Example #1: In the flesh-golem cave, a flesh golem chunks Imoen. But Imoen is essential to the deep structure of the game up until at least mid-way through Shadows of Amn. I reload and pretend, as far as the narrative is concerned, that nothing ever happened.
Example #2: In the gnoll fortress, Minsc chunks Dynaheir while flailing about in "berserker" mode. But in Shadows of Amn, Irenicus is responsible for Dynaheir's death - an important detail worth preserving in the narrative. I reload and pretend, as far as the narrative is concerned, that nothing ever happened.
Example #3: During a battle with the ogre magi under Baldur's Gate, a stray lighting bolt chunks Safana. But Safana makes minor appearances in both Siege of Dragonspear and BGII. I bite the bullet and let her die forever, writing her death into the BGI narrative and reshaping the SoD and BGII narratives so as to omit her appearances therein.

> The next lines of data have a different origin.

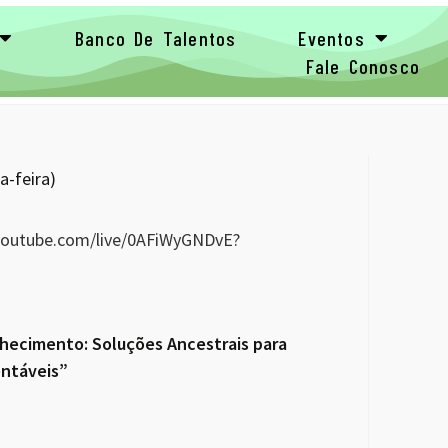
Banco De Talentos
Eventos
Fale Conosco
a-feira)
youtube.com/live/0AFiWyGNDvE?
nhecimento: Soluções Ancestrais para
entáveis”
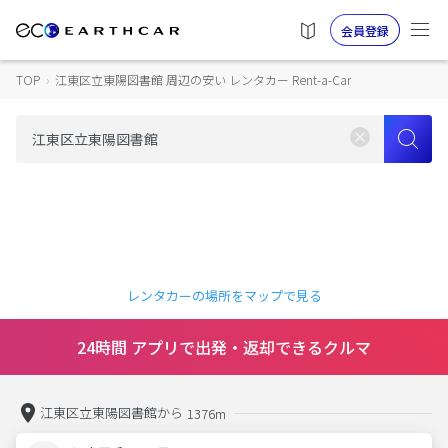
会員登録
TOP
›
江東区立東陽図書館 周辺の安い レンタカー Rent-a-Car
レンタカーの場所をマップで見る
24時間 アプリで出発・返却できるクルマ
江東区立東陽図書館から
1376m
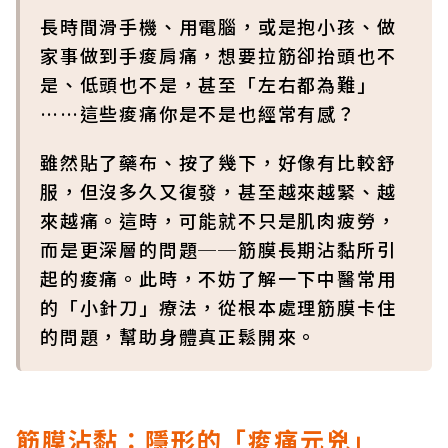
長時間滑手機、用電腦，或是抱小孩、做
家事做到手痠肩痛，想要拉筋卻抬頭也不
是、低頭也不是，甚至「左右都為難」
……這些痠痛你是不是也經常有感？
雖然貼了藥布、按了幾下，好像有比較舒
服，但沒多久又復發，甚至越來越緊、越
來越痛。這時，可能就不只是肌肉疲勞，
而是更深層的問題──筋膜長期沾黏所引
起的痠痛。此時，不妨了解一下中醫常用
的「小針刀」療法，從根本處理筋膜卡住
的問題，幫助身體真正鬆開來。
筋膜沾黏：隱形的「痠痛元兇」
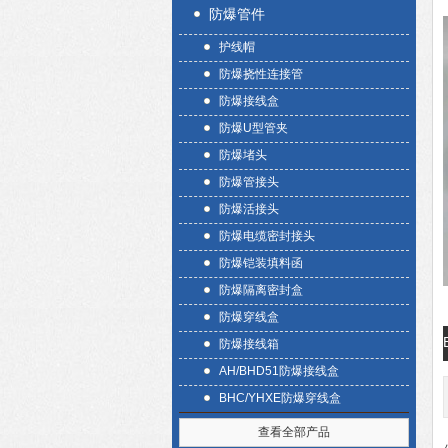
防爆管件
护线帽
防爆挠性连接管
防爆接线盒
防爆U型管夹
防爆堵头
防爆管接头
防爆活接头
防爆电缆密封接头
防爆铠装填料函
防爆隔离密封盒
防爆穿线盒
防爆接线箱
AH/BHD51防爆接线盒
BHC/YHXE防爆穿线盒
查看全部产品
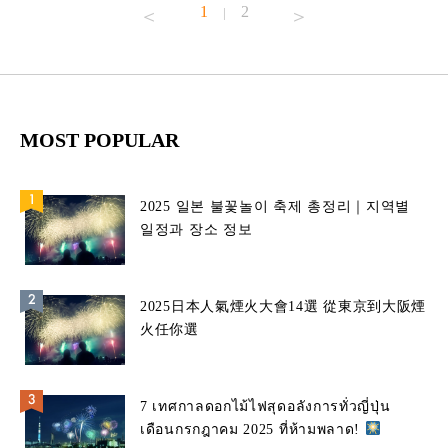
1
2
|
MOST POPULAR
2025 일본 불꽃놀이 축제 총정리｜지역별
일정과 장소 정보
2025日本人氣煙火大會14選 從東京到大阪煙
火任你選
7 เทศกาลดอกไม้ไฟสุดอลังการทั่วญี่ปุ่น
เดือนกรกฎาคม 2025 ที่ห้ามพลาด!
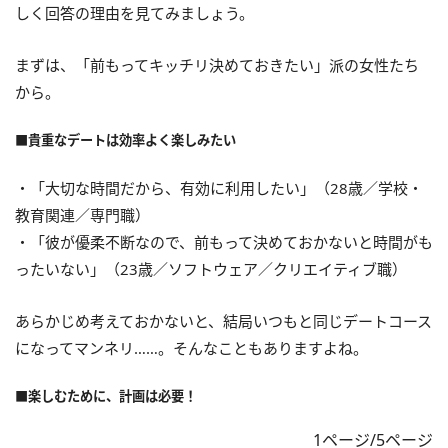
しく回答の理由を見てみましょう。
まずは、「前もってキッチリ決めておきたい」派の女性たち
から。
■貴重なデートは効率よく楽しみたい
・「大切な時間だから、有効に利用したい」（28歳／学校・
教育関連／専門職）
・「彼が優柔不断なので、前もって決めておかないと時間がも
ったいない」（23歳／ソフトウェア／クリエイティブ職）
あらかじめ考えておかないと、結局いつもと同じデートコース
になってマンネリ……。そんなこともありますよね。
■楽しむために、計画は必要！
1ページ/5ページ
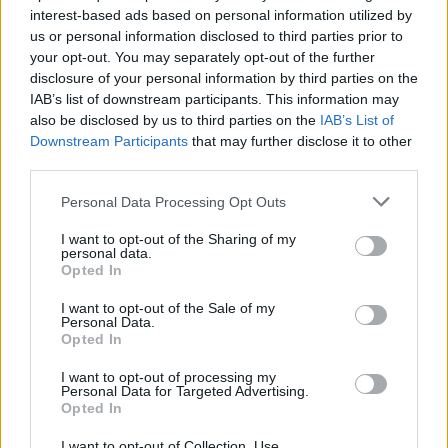
Βόλος: 26χρονος απείλησε να
interest-based ads based on personal information utilized by
σφάξει τη μητέρα του και
us or personal information disclosed to third parties prior to
χτύπησε τον αδελφό του για το
your opt-out. You may separately opt-out of the further
πρωινό
disclosure of your personal information by third parties on the
ΘΈΑΤΡΟ+ΧΟΡΌΣ
ΠΡΙΝ 8 ΏΡΕΣ
IAB’s list of downstream participants. This information may
also be disclosed by us to third parties on the
IAB’s List of
Τα προβλήματα ξεκίνησαν μετά την
επιστροφή του από τον στρατό
Downstream Participants
that may further disclose it to other
third parties.
Βίντεο: Υποψήφιος
Δημοκρατικών στη Χαβάη
Personal Data Processing Opt Outs
βρίζει γυναίκες σε παραλία και
τρώει ξύλο
I want to opt-out of the Sharing of my
personal data.
ΘΈΑΤΡΟ+ΧΟΡΌΣ
ΠΡΙΝ 8 ΏΡΕΣ
Opted In
Οι Αρχές συνέλαβαν τον Κίριλ Μπάσιν,
υποψήφιο των Δημοκρατικών για το
I want to opt-out of the Sale of my
Κογκρέσο στη Χαβάη, μετά από
Personal Data.
επεισόδιο σε κατάμεστη παραλία όπου
Opted In
φέρεται να απείλησε λουόμενους και να
εμπλάκηκε σε βίαιη συμπλοκή
I want to opt-out of processing my
Personal Data for Targeted Advertising.
Opted In
I want to opt-out of Collection, Use,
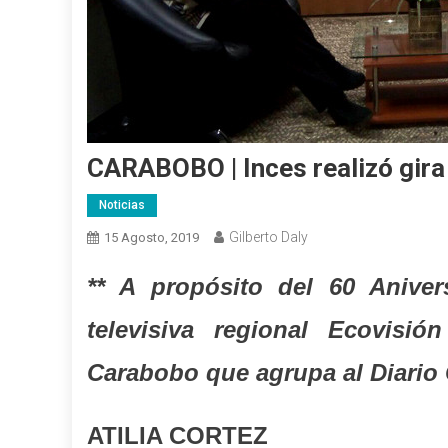
CARABOBO | Inces realizó gira
Noticias
Gilberto Daly
15 Agosto, 2019
** A propósito del 60 Anivers
televisiva regional Ecovisió
Carabobo que agrupa al Diario
ATILIA CORTEZ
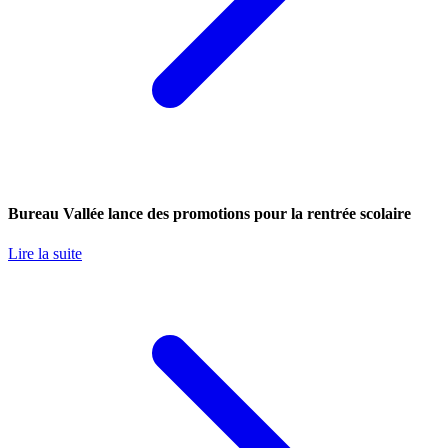
Bureau Vallée lance des promotions pour la rentrée scolaire
Lire la suite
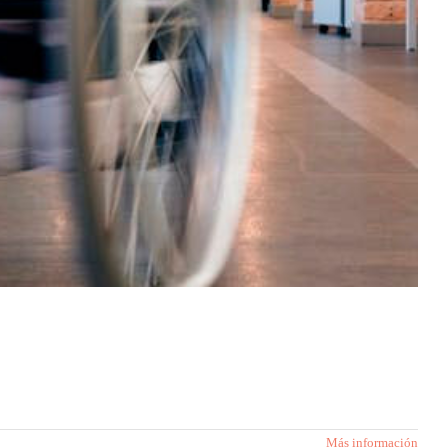
Más información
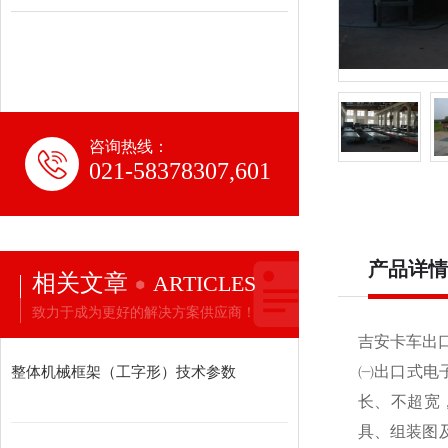
咨询热线：
021-58378307,601
产品详情
相关文章
ARTICLES
致力于成为更好的解决方案供应商！
吉安卡车出
整体机械框架（工字形）技术参数
㈠出口式电
长、不超宽
具、组装图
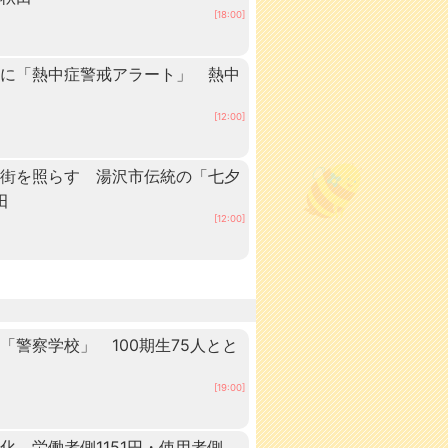
[18:00]
内に「熱中症警戒アラート」 熱中
[12:00]
の街を照らす 湯沢市伝統の「七夕
田
[12:00]
警察学校」 100期生75人とと
田
[19:00]
 労働者側1151円・使用者側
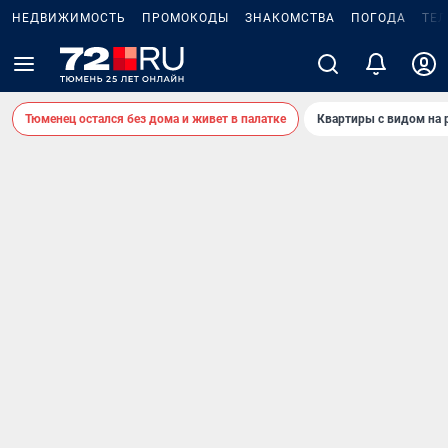
НЕДВИЖИМОСТЬ
ПРОМОКОДЫ
ЗНАКОМСТВА
ПОГОДА
ТЕ
Тюменец остался без дома и живет в палатке
Квартиры с видом на 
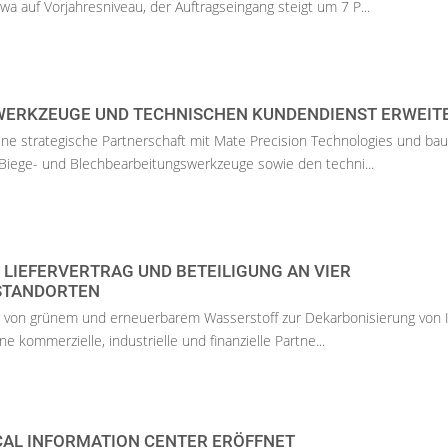
twa auf Vorjahresniveau, der Auftragseingang steigt um 7 P...
WERKZEUGE UND TECHNISCHEN KUNDENDIENST ERWEIT
ine strategische Partnerschaft mit Mate Precision Technologies und bau
 Biege- und Blechbearbeitungswerkzeuge sowie den techni...
LIEFERVERTRAG UND BETEILIGUNG AN VIER
STANDORTEN
er von grünem und erneuerbarem Wasserstoff zur Dekarbonisierung von 
ne kommerzielle, industrielle und finanzielle Partne...
CAL INFORMATION CENTER ERÖFFNET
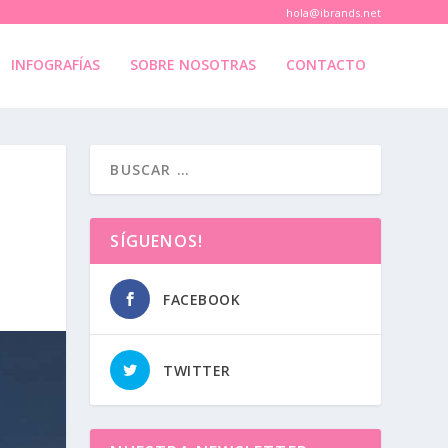
hola@ibrands.net
INFOGRAFÍAS
SOBRE NOSOTRAS
CONTACTO
SÍGUENOS!
FACEBOOK
TWITTER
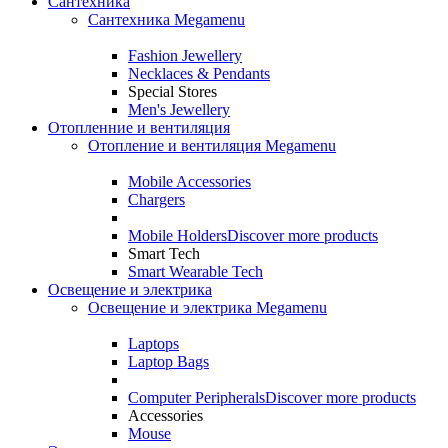
Сантехника
Сантехника Megamenu
Fashion Jewellery
Necklaces & Pendants
Special Stores
Men's Jewellery
Отопленние и вентиляция
Отопление и вентиляция Megamenu
Mobile Accessories
Chargers
Mobile Holders
Discover more products
Smart Tech
Smart Wearable Tech
Освещение и электрика
Освещение и электрика Megamenu
Laptops
Laptop Bags
Computer Peripherals
Discover more products
Accessories
Mouse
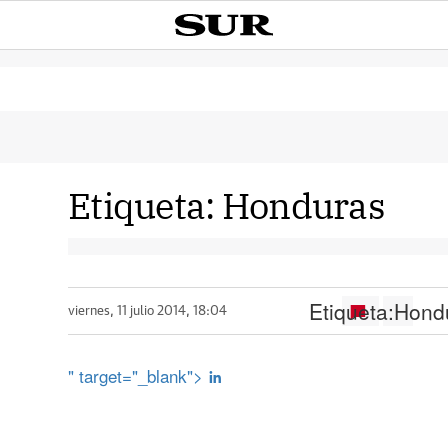
Etiqueta:
Honduras
Etiqueta:
Hond
viernes, 11 julio 2014, 18:04
" target="_blank">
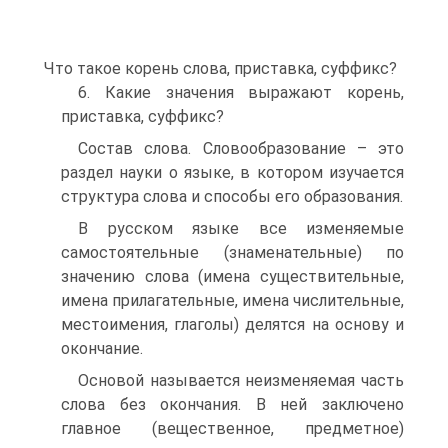
Что такое корень слова, приставка, суффикс?
6. Какие значения выражают корень,
приставка, суффикс?
Состав слова. Словообразование – это
раздел науки о языке, в котором изучается
структура слова и способы его образования.
В русском языке все изменяемые
самостоятельные (знаменательные) по
значению слова (имена существительные,
имена прилагательные, имена числительные,
местоимения, глаголы) делятся на основу и
окончание.
Основой называется неизменяемая часть
слова без окончания. В ней заключено
главное (вещественное, предметное)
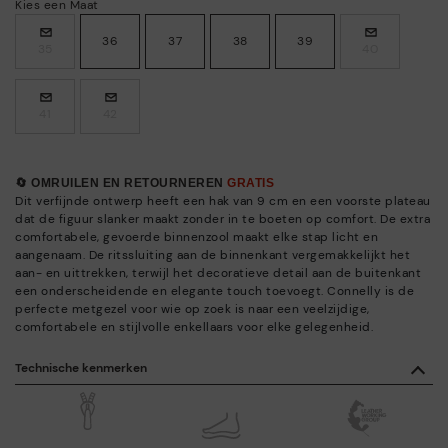
Kies een Maat
36
37
38
39
35
40
41
42
🔄 OMRUILEN EN RETOURNEREN
GRATIS
Dit verfijnde ontwerp heeft een hak van 9 cm en een voorste plateau
dat de figuur slanker maakt zonder in te boeten op comfort. De extra
comfortabele, gevoerde binnenzool maakt elke stap licht en
aangenaam. De ritssluiting aan de binnenkant vergemakkelijkt het
aan- en uittrekken, terwijl het decoratieve detail aan de buitenkant
een onderscheidende en elegante touch toevoegt. Connelly is de
perfecte metgezel voor wie op zoek is naar een veelzijdige,
comfortabele en stijlvolle enkellaars voor elke gelegenheid.
Technische kenmerken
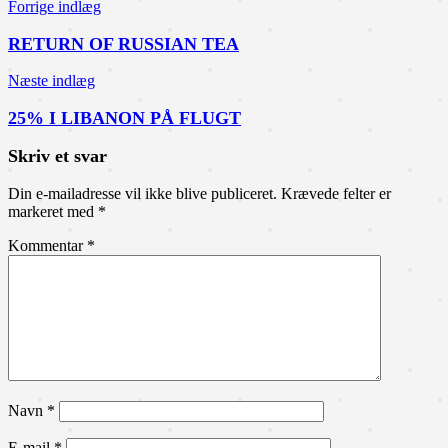
Indlægsnavigation
Forrige indlæg
RETURN OF RUSSIAN TEA
Næste indlæg
25% I LIBANON PÅ FLUGT
Skriv et svar
Din e-mailadresse vil ikke blive publiceret.
Krævede felter er
markeret med
*
Kommentar
*
Navn
*
E-mail
*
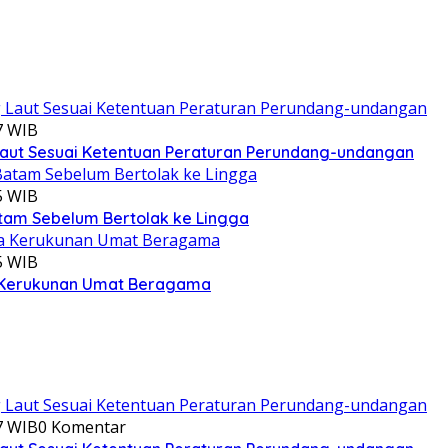
7 WIB
aut Sesuai Ketentuan Peraturan Perundang-undangan
5 WIB
atam Sebelum Bertolak ke Lingga
5 WIB
ga Kerukunan Umat Beragama
7 WIB
0 Komentar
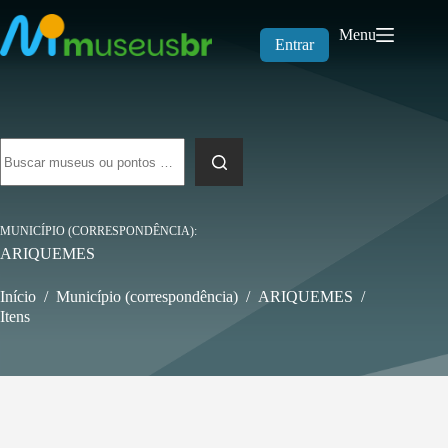
Pular
para
Menu
o
Entrar
conteúdo
Sem
resultados
MUNICÍPIO (CORRESPONDÊNCIA)
ARIQUEMES
Início
/
Município (correspondência)
/
ARIQUEMES
/
Itens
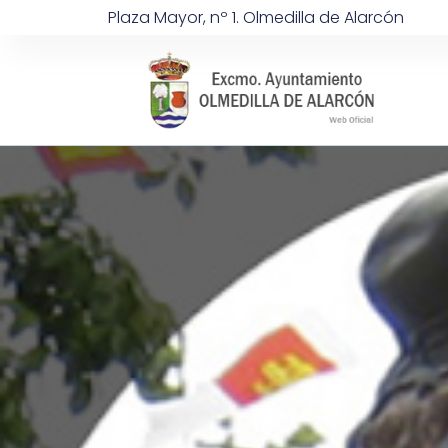
Plaza Mayor, nº 1. Olmedilla de Alarcón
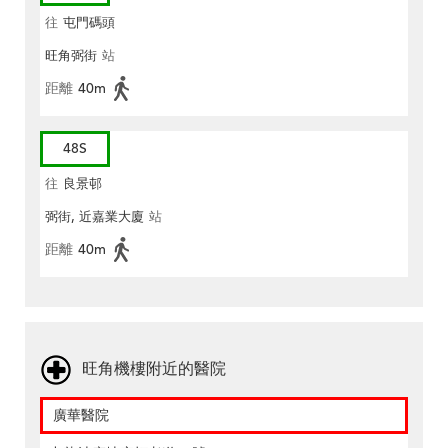
往
屯門碼頭
旺角弼街
站
距離
40m
48S
往
良景邨
弼街, 近嘉業大廈
站
距離
40m
旺角機樓附近的醫院
廣華醫院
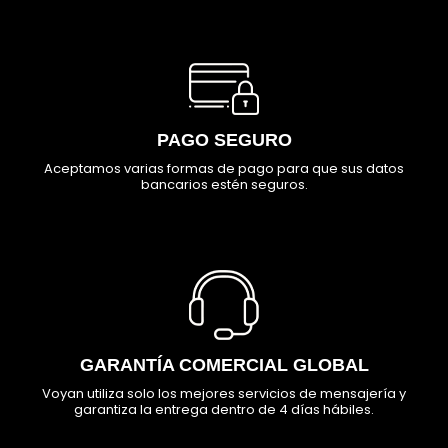
PAGO SEGURO
Aceptamos varias formas de pago para que sus datos
bancarios estén seguros.
GARANTÍA COMERCIAL GLOBAL
Voyan utiliza solo los mejores servicios de mensajería y
garantiza la entrega dentro de 4 días hábiles.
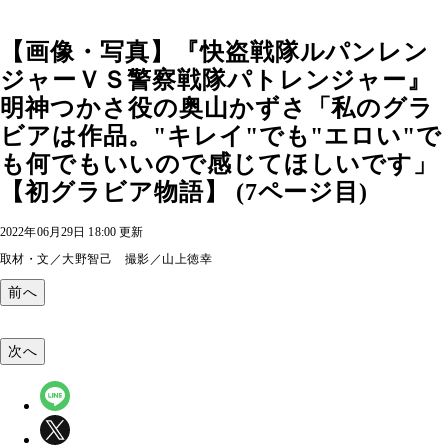
【画像・写真】『快盗戦隊ルパンレン
ジャーＶＳ警察戦隊パトレンジャー』
明神つかさ役の奥山かずさ「私のグラ
ビアは作品。"キレイ"でも"エロい"で
も何でもいいので感じてほしいです」
【初グラビア物語】 (7ページ目)
2022年06月29日 18:00 更新
取材・文／大野智己 撮影／山上徳幸
前へ
次へ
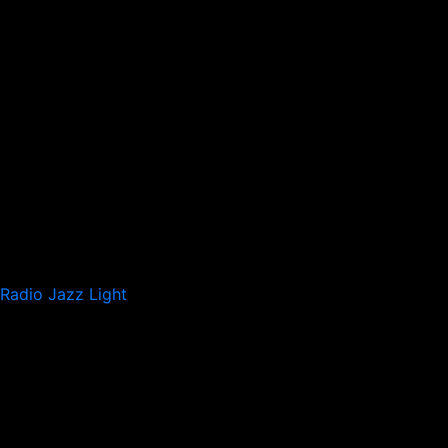
Radio Jazz Light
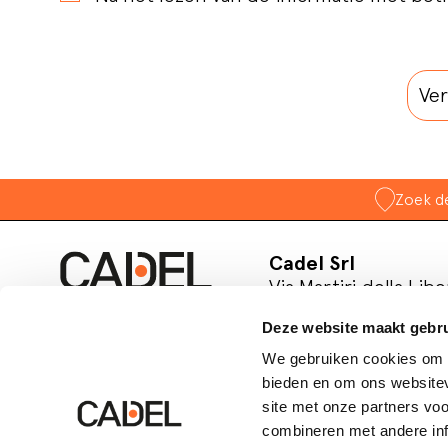
Zoek de
Cadel Srl
Via Martiri della Libe
31025 S. Lucia di Pia
Deze website maakt gebru
Treviso, Italy
P.IVA 03202180265
We gebruiken cookies om c
bieden en om ons websitev
Volg ons op social
site met onze partners vo
combineren met andere inf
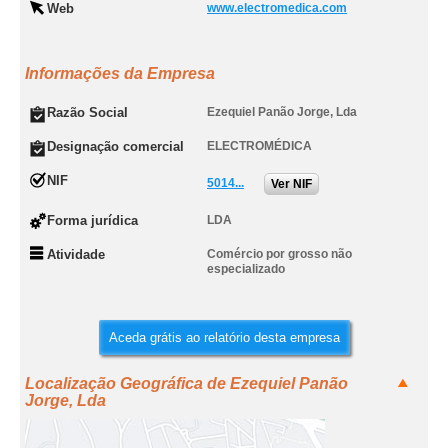
Web
www.electromedica.com
Informações da Empresa
Razão Social
Ezequiel Panão Jorge, Lda
Designação comercial
ELECTROMÉDICA
NIF
5014...
Ver NIF
Forma jurídica
LDA
Atividade
Comércio por grosso não
especializado
Aceda grátis ao relatório desta empresa
Localização Geográfica de Ezequiel Panão
Jorge, Lda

Example #4: During the hunt for the bandit camp, a bandit in Peldvale chunks Imoen. I reload, win the fight without Imoen dying, and temporarily drop her from the party. In the narrative, I spin a yarn about how two bandits abducted her in the chaos of the melee and are holding her hostage at the bandit camp. This narrative decision will, in turn, impact how I approach the bandit camp in-game (e.g., No full frontal assault! Otherwise, they will kill Imoen!). When the dust settles at the bandit camp, I add Imoen back to my party.
Example #5: In the crypts of Candlekeep, a fireball trap chunks Kivan. Although Kivan has no "hardcoded" role in the in-game story, I have developed his character intensively in my narrative. I bite the bullet and write his death into the narrative. Everyone has their time, and the dice have spoken!
As mentioned, on this approach some characters will be a lot more vulnerable than others, but hopefully it also builds in enough uncertainty that you - the reader - are never *exactly* certain how any given character will come out of a particular encounter.
I know it's not neat - but I think it'll be a lot of fun! Hope that helps
First of all, three cheers for the five new faces on this thread! @BelgarathMTH, @Aerakar, @Gusinda, @Skatan, @Zaghoul, thank you so much for reading and for taking the time to show your support! The expressed interest of the community is, I think, what will sustain me over the long haul.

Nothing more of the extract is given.